By Elizabeth Dilts Marshall
NEW YORK (Reuters) – The biggest U.S. banks will stop buying back their own shares, and will instead use that capital to lend to individuals and businesses affected by the coronavirus, an industry trade group said on Sunday.
The Financial Services Forum said its eight members – JPMorgan Chase & Co (N:), Bank of America Corp (N:), Citigroup Inc (N:), Wells Fargo & Co (N:), Goldman Sachs Group Inc (N:), Morgan Stanley (N:), Bank of New York Mellon Corp (N:) and State Street Corp (N:) – would each halt share repurchases through June 30.
“The COVID-19 pandemic is an unprecedented challenge for the world and the global economy and the largest U.S. banks have an unquestioned ability and commitment to supporting our customers, clients and the nation,” the group said in a statement, referring to a severe and sometimes fatal respiratory infection that stems from the coronavirus.
The decision follows pressure from some U.S. lawmakers, who last week urged big banks to stop using funds to repurchase shares and instead support the economy.

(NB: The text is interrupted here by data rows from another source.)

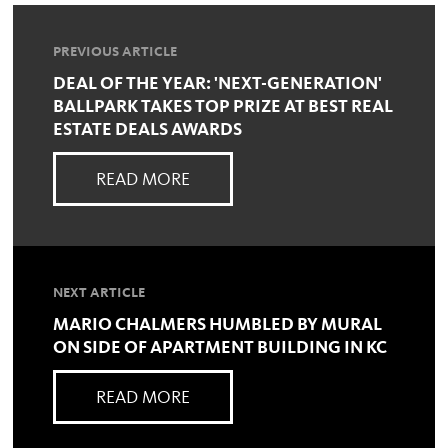
PREVIOUS ARTICLE
DEAL OF THE YEAR: 'NEXT-GENERATION'
BALLPARK TAKES TOP PRIZE AT BEST REAL
ESTATE DEALS AWARDS
READ MORE
NEXT ARTICLE
MARIO CHALMERS HUMBLED BY MURAL
ON SIDE OF APARTMENT BUILDING IN KC
READ MORE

It also comes within hours of the U.S. Federal Reserve slashing interest rates further and Wall Street’s home city, New York, detailing plans to close schools and senior centers, and toughen enforcement of restrictions on bars and restaurants.
The banks said their decision was consistent with actions by the Fed, the White House and Congress.
JPMorgan, the largest U.S. bank, said in a separate statement that it will use the extra funds to support lending to individuals, business owners and governments, and add liquidity in capital markets, “even if circumstances get dramatically worse.”